I carefully bend down so that I'm facing the cabinet under the sink. I let my hands skim across the wood until they reach the knob. I open the cabinet and reach in so that my arm is almost completely inside of the small cabinet. My fingers touch something small and metallic. I quickly pick up the item and stand back up.
The razor feels like it weighs a ton as I hold it. I pull the sleeve of my shirt up and hold the razor against my arm. I can feel the metal pressing against my skin. It is cold and enticing. My arm begs for me to let it feel the sweet relief of a fresh cut.
My hand is shaking as I hesitate. I want to do it. I want to feel the razor slide across my skin. So, why can't I do it? Why am I hesitating? I've done this before and I can do it again? My hand is shaking rapidly. I can hear Caleb's voice in the back of my mind telling me not to cut.
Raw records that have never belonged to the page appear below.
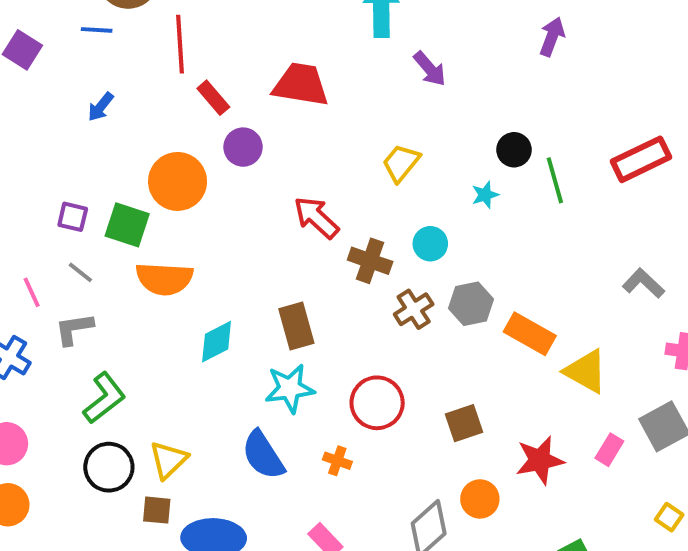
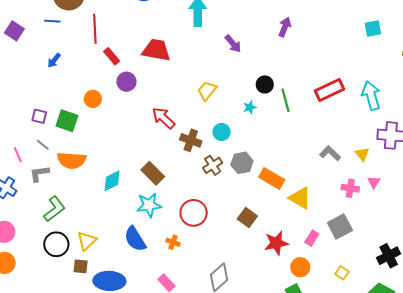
purple arrow: (430, 69) -> (233, 44), moved
orange circle: (178, 181) -> (93, 99), size x0.6
orange semicircle: (164, 279) -> (72, 160), moved
brown rectangle: (296, 326) -> (153, 173), turned -30
brown square: (464, 423) -> (247, 217), moved, turned -36
orange circle: (480, 499) -> (300, 267), moved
I want to shut it out but I can't. The voice just becomes louder and louder. I can't take it anymore. I throw the razor away from me and lean against the bathroom door. The voice is silent. My head is in my heads and I cry silently.
Rather that trying to cut again, I leave the bathroom, skimming my hand against the wall as I walk and go back to sleep.
      +++++++++++++++++++++++++++

     My phone rings, snapping me out of my reverie and I take it out of my pocket. I can't see who's calling due to my vision being blurry, so I just answer it. "Hello?"
"Well hello cutie." At the sound of Mason's voice, my blood runs cold. "How did you get my number," I ask. Even I can hear the fear in my voice. There's no doubt that Mason is enjoying the sound of it. Regardless of his clear amusement, he answers. "Well that doesn't matter right now cutie. I have a message for you."
My heart stops and my hand shakes as I hold the phone. The last time Mason related a 'message' to me, my dad showed up. I can only imagine what he'll say this time. I breathe deeply. "What is it?"
"Come meet me at Holland Avenue at 11:30. That is if you want your brother back." My breath hitches at the sound of Caleb's name. "Caleb," I whisper. Mason chuckles.
"Yes. I don't want to see any cops or that boy toy of yours, Mike." I scowl at how he refers to Mike being a 'boy toy', but I let him continue. "If I see anyone with you or if you tell anyone about our meeting, let's just say that Caleb won't exactly make it to see Morning." My chest is tight. I can't just leave Mike without a word. Seeing Mason is dangerous on its own, but I know for a fact that he will take me to my dad. Unless he just wants to use me as his personal punching bag. I shiver at the thought.
"And if I don't meet you," I ask. "What happens then?"
"Caleb dies," he replies automatically. Sweat beads down my face. I'm at a real disadvantage. Either way I put it, Caleb is in trouble. My decision is stupid but I can't just leave Caleb to die. "Okay," I say. "I'll come."